In retrospect, Chyna found her arrogance not merely astonishing but perverse, delusional. In twenty-six years of living, she’d never saved anyone, in any sense whatsoever. She was no heroine, no mystery-novel-series character with just a colorful dash of angst and a soupçon of endearing character flaws and, otherwise, the competence of Sherlock Holmes and James Bond combined. Keeping herself alive, mentally stable, and emotionally intact had been enough of a struggle for her. She was still a lost girl herself, fumbling blindly through the years for some insight or resolution that probably wasn’t even out there to be found, yet she’d stood at that view port and promised deliverance.
I am your guardian.
She opened her folded hands. She flattened her hands on the table and slid them across the wood as if smoothing away wrinkles in a tablecloth, and as she moved, her chains rattled.
She wasn’t a fighter, after all, no one’s paladin; she worked as a waitress.
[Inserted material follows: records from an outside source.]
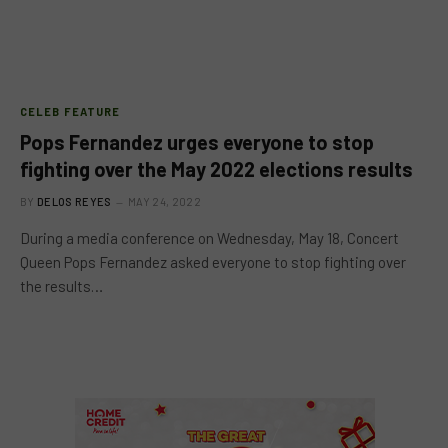
CELEB FEATURE
Pops Fernandez urges everyone to stop
fighting over the May 2022 elections results
BY
DELOS REYES
MAY 24, 2022
During a media conference on Wednesday, May 18, Concert
Queen Pops Fernandez asked everyone to stop fighting over
the results…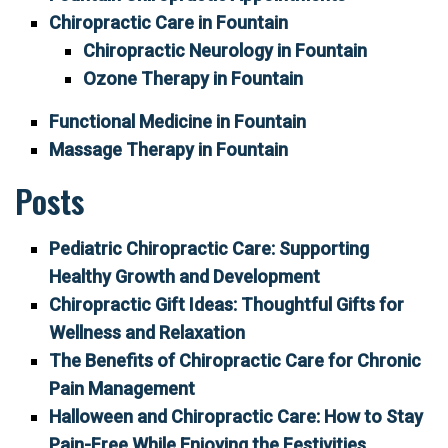
Chiropractic Care in Fountain
Chiropractic Neurology in Fountain
Ozone Therapy in Fountain
Functional Medicine in Fountain
Massage Therapy in Fountain
Posts
Pediatric Chiropractic Care: Supporting
Healthy Growth and Development
Chiropractic Gift Ideas: Thoughtful Gifts for
Wellness and Relaxation
The Benefits of Chiropractic Care for Chronic
Pain Management
Halloween and Chiropractic Care: How to Stay
Pain-Free While Enjoying the Festivities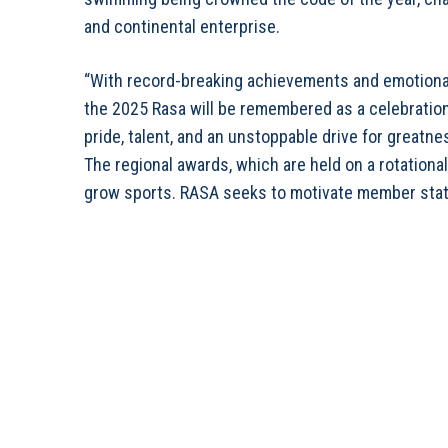
and continental enterprise.
“With record-breaking achievements and emotional 
the 2025 Rasa will be remembered as a celebration 
pride, talent, and an unstoppable drive for greatne
The regional awards, which are held on a rotationa
grow sports. RASA seeks to motivate member stat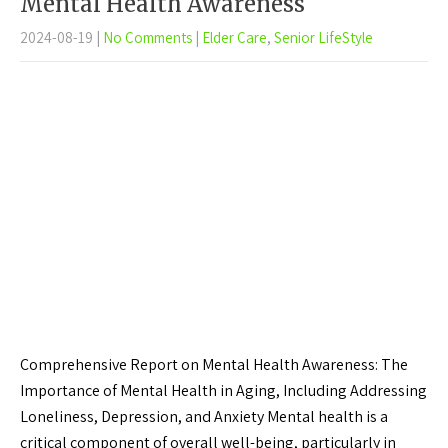
Mental Health Awareness
2024-08-19
|
No Comments
|
Elder Care
,
Senior LifeStyle
Comprehensive Report on Mental Health Awareness: The
Importance of Mental Health in Aging, Including Addressing
Loneliness, Depression, and Anxiety Mental health is a
critical component of overall well-being, particularly in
She was good at it, piling up tips, because sixteen years in her mother’s bent world had taught her that one way to ensure survival was to be ingratiating. With her customers, she was indefatigably charming, relentlessly agreeable, and always eager to please. The relationship between a diner and a waitress was, to her way of thinking, the ideal relationship, because it was brief, formal, generally conducted with a high degree of politeness, and required no baring of the heart.